A NEOCLASSICAL LOOK AT BEHAVIORAL FINANCE
THE CLOSED-END FUND PUZZLE
However, one case where the fundamentals seem unequivocal is that of the closed-end funds. This implies that our portfolio's value will remain a constant part of the NAV of the fund. From proposition 1, a (permanent) increase in the payout lowers the value of the driver's fee and therefore reduces the discount.
The fund's total holdings are n shares, and the NAV is therefore given by A=nS. Since the discount is the value of the manager's fees, we can write this as. For a number of the funds, data was only available for a subset of this period.
This increases the denominator of the formula by the excess of the fees over the management fees. This is the incremental value that will be added over and above the NAV of the fund. They can either commit funds at the time of offering, or they can wait until the fund trades in the aftermarket.
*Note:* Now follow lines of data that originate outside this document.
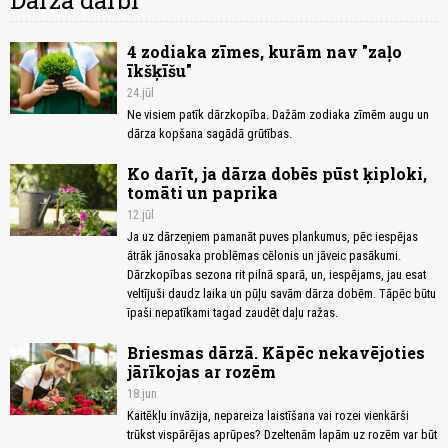
Dārza darbi
4 zodiaka zīmes, kurām nav "zaļo
īkšķīšu"
24.jūl
Ne visiem patīk dārzkopība. Dažām zodiaka zīmēm augu un
dārza kopšana sagādā grūtības.
Ko darīt, ja dārza dobēs pūst ķiploki,
tomāti un paprika
12.jūl
Ja uz dārzeņiem pamanāt puves plankumus, pēc iespējas
ātrāk jānosaka problēmas cēlonis un jāveic pasākumi.
Dārzkopības sezona rit pilnā sparā, un, iespējams, jau esat
veltījuši daudz laika un pūļu savām dārza dobēm. Tāpēc būtu
īpaši nepatīkami tagad zaudēt daļu ražas.
Briesmas dārzā. Kāpēc nekavējoties
jārīkojas ar rozēm
18.jun
Kaitēkļu invāzija, nepareiza laistīšana vai rozei vienkārši
trūkst vispārējas aprūpes? Dzeltenām lapām uz rozēm var būt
More generally, the discount is a function of capital gains history, which investors use to project the actual capital gains policy. With the linear adjustment of the current capital gain to the current discount, the equilibrium determines the discount and the capital gain as given in statement 4. Specifically, let the total payout including the fee and the dividend flow be given by
What about the features of the discount time series, that is, the life cycle of Figure 4.1. More importantly, we should expect the properties of the discounting time series to depend sensitively on how capital gains outflows are modeled. The fee-based deduction depends on the respective payments received from fund operators and investors.
Note: This table reports the results of stacked annual regressions of the change in discount (where discount is defined as (NAV(i,t)-Price(i,t))/NAV(i,t)).